> _To do_
Copy out all lines of the material below in which "quitarte" occurs.
.....
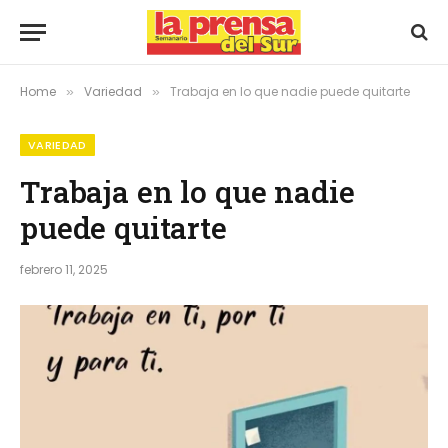
Home
Variedad
Trabaja en lo que nadie puede quitarte
»
»
VARIEDAD
Trabaja en lo que nadie
puede quitarte
febrero 11, 2025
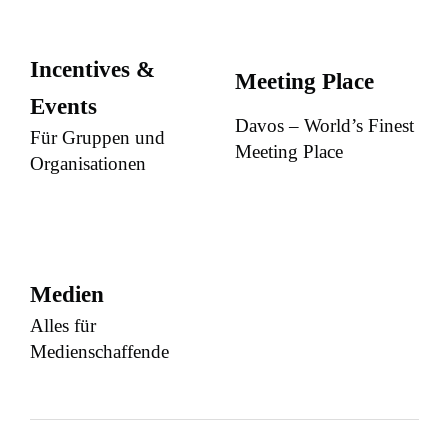
Incentives &
Meeting Place
Events
Davos – World’s Finest
Für Gruppen und
Meeting Place
Organisationen
Medien
Alles für
Medienschaffende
.....
> _Task output_
Trabaja en lo que nadie puede quitarte
puede quitarte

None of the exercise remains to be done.